Note:
Cerita ini hanya fiktif belaka. Jangan apa-apa terlalu disama-samakan dengan dunia nyata. Enjoy aja, oke?
Jangan lupa dispam-spam komennya, vote-nya juga.
Maksa gue nih bruhh....Happy Reading! Muach!
__________
Pintu utama dibukakan satpam setelah Bhaga dan Almira menginjakkan kaki mereka di lantai depan lobi bangunan tinggi ini.
Dua resepsionis dengan berbeda gender, memperhatikan pasangan itu yang semakin mendekat berjalan untuk melewati mereka.

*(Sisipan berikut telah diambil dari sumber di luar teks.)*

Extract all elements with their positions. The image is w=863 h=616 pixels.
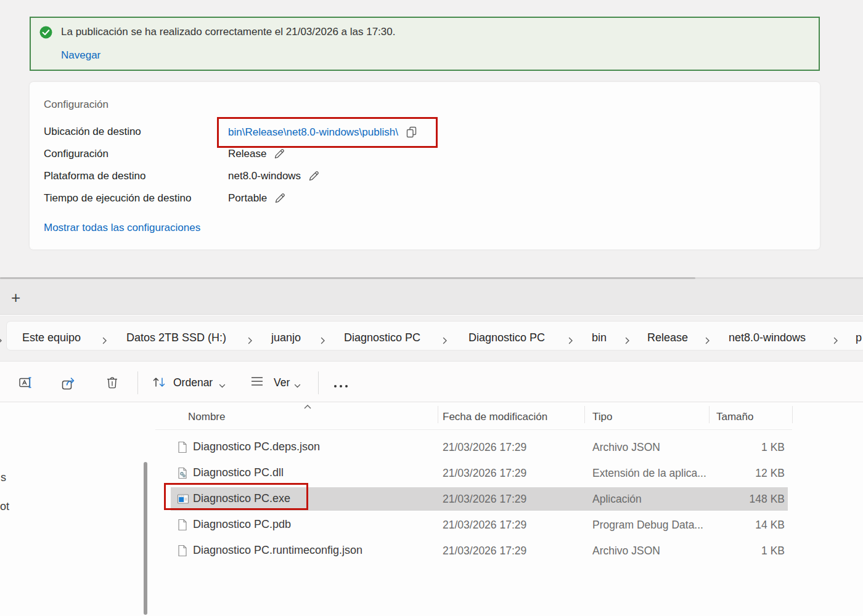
file-size: 148 KB xyxy=(750,493,785,506)
config-section-title: Configuración xyxy=(44,99,108,111)
dll-file-icon xyxy=(177,467,188,482)
show-all-configurations-link[interactable]: Mostrar todas las configuraciones xyxy=(44,222,200,234)
explorer-tab-bar: + xyxy=(0,279,863,315)
column-header-size[interactable]: Tamaño xyxy=(716,411,753,423)
breadcrumb-chevron-icon[interactable] xyxy=(102,336,107,347)
pencil-icon[interactable] xyxy=(273,148,285,160)
config-row-value-text[interactable]: bin\Release\net8.0-windows\publish\ xyxy=(228,126,398,139)
new-tab-button[interactable]: + xyxy=(11,290,20,306)
explorer-command-bar: OrdenarVer xyxy=(0,361,863,402)
breadcrumb-chevron-icon[interactable] xyxy=(0,336,2,347)
column-header-type[interactable]: Tipo xyxy=(592,411,612,423)
file-row[interactable]: Diagnostico PC.runtimeconfig.json21/03/2… xyxy=(155,538,863,564)
file-type: Aplicación xyxy=(592,493,642,506)
file-type: Archivo JSON xyxy=(592,545,660,557)
file-list: Nombre Fecha de modificación Tipo Tamaño… xyxy=(155,402,863,616)
breadcrumb-item[interactable]: Release xyxy=(647,331,688,344)
breadcrumb-item[interactable]: Datos 2TB SSD (H:) xyxy=(126,331,226,344)
file-type: Program Debug Data... xyxy=(592,519,703,532)
chevron-down-icon[interactable] xyxy=(219,380,226,391)
file-date: 21/03/2026 17:29 xyxy=(443,545,526,557)
nav-pane-item-truncated[interactable]: ot xyxy=(0,500,9,513)
copy-icon[interactable] xyxy=(405,126,418,139)
file-type: Extensión de la aplica... xyxy=(592,467,706,480)
column-header-name[interactable]: Nombre xyxy=(188,411,225,423)
view-button-label[interactable]: Ver xyxy=(274,376,290,389)
file-name: Diagnostico PC.exe xyxy=(193,492,290,505)
pencil-icon[interactable] xyxy=(274,192,286,205)
breadcrumb-item[interactable]: Diagnostico PC xyxy=(468,331,545,344)
nav-pane-item-truncated[interactable]: s xyxy=(1,471,6,484)
explorer-content: sot Nombre Fecha de modificación Tipo Ta… xyxy=(0,402,863,616)
breadcrumb-chevron-icon[interactable] xyxy=(248,336,253,347)
breadcrumb-chevron-icon[interactable] xyxy=(568,336,573,347)
column-separator[interactable] xyxy=(792,406,793,423)
rename-icon[interactable] xyxy=(19,376,33,392)
file-icon xyxy=(177,545,188,559)
file-name: Diagnostico PC.deps.json xyxy=(193,440,320,453)
file-name: Diagnostico PC.runtimeconfig.json xyxy=(193,544,362,557)
config-row-label: Configuración xyxy=(44,148,108,160)
file-date: 21/03/2026 17:29 xyxy=(443,519,526,532)
sort-ascending-caret-icon xyxy=(303,404,312,410)
file-size: 12 KB xyxy=(755,467,785,480)
file-row[interactable]: Diagnostico PC.deps.json21/03/2026 17:29… xyxy=(155,434,863,460)
publish-target-path-link[interactable]: bin\Release\net8.0-windows\publish\ xyxy=(228,126,418,139)
config-row-value[interactable]: Release xyxy=(228,148,285,160)
success-check-icon xyxy=(39,26,52,39)
sort-button-label[interactable]: Ordenar xyxy=(173,376,213,389)
config-row-value-text: Release xyxy=(228,148,266,160)
config-row-label: Plataforma de destino xyxy=(44,170,145,182)
column-separator[interactable] xyxy=(438,406,438,423)
file-date: 21/03/2026 17:29 xyxy=(443,467,526,480)
explorer-address-bar: Este equipoDatos 2TB SSD (H:)juanjoDiagn… xyxy=(0,315,863,361)
publish-config-panel: Configuración Ubicación de destinobin\Re… xyxy=(30,82,820,249)
nav-pane-scrollbar[interactable] xyxy=(144,462,147,615)
breadcrumb-item[interactable]: bin xyxy=(592,331,607,344)
publish-success-message: La publicación se ha realizado correctam… xyxy=(61,25,395,39)
toolbar-separator xyxy=(137,371,138,394)
column-separator[interactable] xyxy=(584,406,585,423)
file-icon xyxy=(177,519,188,533)
publish-success-banner: La publicación se ha realizado correctam… xyxy=(30,17,820,71)
exe-file-icon xyxy=(177,493,189,508)
breadcrumb-chevron-icon[interactable] xyxy=(443,336,448,347)
config-row-value-text: Portable xyxy=(228,192,267,205)
breadcrumb-item[interactable]: Diagnostico PC xyxy=(344,331,420,344)
file-type: Archivo JSON xyxy=(592,441,660,454)
share-icon[interactable] xyxy=(61,376,77,393)
chevron-down-icon[interactable] xyxy=(294,380,301,391)
breadcrumb-item[interactable]: p xyxy=(856,331,862,344)
file-icon xyxy=(177,441,188,456)
file-date: 21/03/2026 17:29 xyxy=(443,441,526,454)
view-icon[interactable] xyxy=(250,376,264,389)
file-row[interactable]: Diagnostico PC.exe21/03/2026 17:29Aplica… xyxy=(155,486,863,512)
more-options-icon[interactable] xyxy=(332,380,350,391)
config-row-value[interactable]: Portable xyxy=(228,192,286,205)
file-size: 1 KB xyxy=(761,545,785,557)
toolbar-separator xyxy=(318,371,319,394)
breadcrumb-chevron-icon[interactable] xyxy=(705,336,710,347)
breadcrumb-item[interactable]: juanjo xyxy=(271,331,301,344)
breadcrumb-chevron-icon[interactable] xyxy=(321,336,325,347)
file-date: 21/03/2026 17:29 xyxy=(443,493,526,506)
breadcrumb-chevron-icon[interactable] xyxy=(833,336,838,347)
pencil-icon[interactable] xyxy=(308,170,320,182)
file-row[interactable]: Diagnostico PC.pdb21/03/2026 17:29Progra… xyxy=(155,512,863,538)
file-name: Diagnostico PC.dll xyxy=(193,466,284,479)
column-separator[interactable] xyxy=(709,406,710,423)
breadcrumb-item[interactable]: net8.0-windows xyxy=(729,331,806,344)
navigate-link[interactable]: Navegar xyxy=(61,49,100,62)
breadcrumb-item[interactable]: Este equipo xyxy=(22,331,81,344)
header-underline xyxy=(155,429,792,430)
config-row-value[interactable]: net8.0-windows xyxy=(228,170,320,182)
file-name: Diagnostico PC.pdb xyxy=(193,518,291,531)
sort-icon[interactable] xyxy=(152,376,167,391)
file-row[interactable]: Diagnostico PC.dll21/03/2026 17:29Extens… xyxy=(155,460,863,486)
delete-icon[interactable] xyxy=(105,376,119,392)
column-header-date[interactable]: Fecha de modificación xyxy=(443,411,547,423)
breadcrumb-chevron-icon[interactable] xyxy=(625,336,630,347)
config-row-label: Tiempo de ejecución de destino xyxy=(44,192,191,205)
config-row-value-text: net8.0-windows xyxy=(228,170,301,182)
vs-publish-pane: La publicación se ha realizado correctam… xyxy=(0,0,863,278)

"Siapa, Bo?" tanya resepsionis pria dengan berbisik kepada sejawatnya yang tak digubris.
"Selamat pagi, Pak!" Dua resepsionis itu menyapa atasan mereka dengan 3S (Sapa, Senyum, Salam). Bhaga hanya mengangguk seraya tersenyum tipis, sedangkan Almira, ia menganggukkan kepala dengan sopan dengan senyuman ramah perempuan itu berikan.
"Sapose, tuh, yang digandeng? Bininya, bukan? Bening bener, deh."

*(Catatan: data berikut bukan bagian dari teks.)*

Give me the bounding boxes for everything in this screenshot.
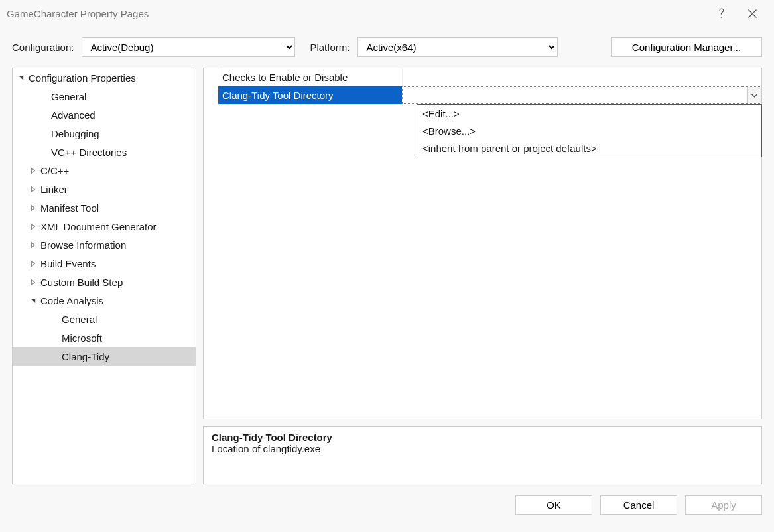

"Iya, keknya. Pak Albar waktu itu, nunjukin foto Pak Bhaga sama istrinya pas kita ngumpul di Mojok Ngerumpi. Cantik banget, emang. Nggak kaleng-kaleng pilihan mantan calon laki gue." Resepsionis perempuan itu menggeleng takjub.
Si resepsionis pria bergidik mendengar kehaluan perempuan itu. "Nyebut lo, Malika. Fitnah itu namanya, dosa. Digrogot bininya tau rasa lo!"

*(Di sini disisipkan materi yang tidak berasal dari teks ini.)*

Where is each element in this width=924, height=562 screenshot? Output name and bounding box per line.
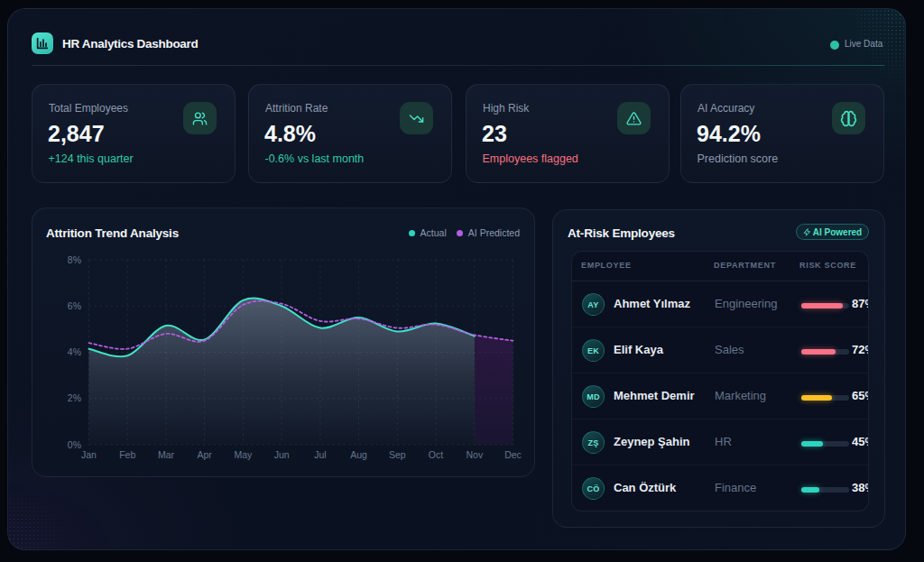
svg-text:Jan: Jan xyxy=(81,449,97,460)
svg-text:Nov: Nov xyxy=(466,449,483,460)
svg-text:Sep: Sep xyxy=(389,449,406,460)
svg-text:Aug: Aug xyxy=(350,449,367,460)
svg-text:2%: 2% xyxy=(68,392,81,403)
svg-text:Jul: Jul xyxy=(314,449,326,460)
svg-text:0%: 0% xyxy=(68,439,81,450)
svg-text:Apr: Apr xyxy=(198,449,213,460)
svg-text:May: May xyxy=(234,449,253,460)
svg-text:8%: 8% xyxy=(68,254,81,265)
svg-text:Oct: Oct xyxy=(429,449,443,460)
svg-text:Jun: Jun xyxy=(274,449,290,460)
svg-text:Mar: Mar xyxy=(158,449,175,460)
svg-text:Feb: Feb xyxy=(119,449,135,460)
svg-text:Dec: Dec xyxy=(504,449,522,460)
svg-text:6%: 6% xyxy=(68,300,81,311)
svg-text:4%: 4% xyxy=(68,346,81,357)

Perempuan itu mengernyit. "Di kalimat mana gue ada fitnah?"
"Nggak mau sebut, ntar gue juga kena dosanya." Resepsionis pria itu mengangkat kedua tangan tak ingin ikut campur.
Resepsionis perempuan memutar bola mata, jengkel. Begini, nih, kalau punya temen kerja belum sembuh kejiwaannya udah diliarin. "Apaan banget lo, Dung! Dasar, Dudung!"
"Mulut tolong dijaga ... Dude, panggil Baginda ini Dude." Ia menunjukan name tag miliknya. Menyesal pria itu sudah memberi tahu namanya dulu. Geram kali, ah.
"Okay, yes, Dude!" ucap perempuan itu dengan malas seraya memainkan kuku cantiknya yang baru di-mani-pedi.
"LOL. Du-de, not Dude!" Bak aktor papan giles, Dude mahir memainkan mimik wajahnya. Berpura-pura tertawa lalu berubah serius. Benar-benar seperti pasien lepas.
"Kenapa, sih, pagi-pagi udah ribut aja kalian? Kerja, kerja yang bener. Kalo masih suka ribut, sih, katanya bisa jadi jodoh, ya. Cocok kalian."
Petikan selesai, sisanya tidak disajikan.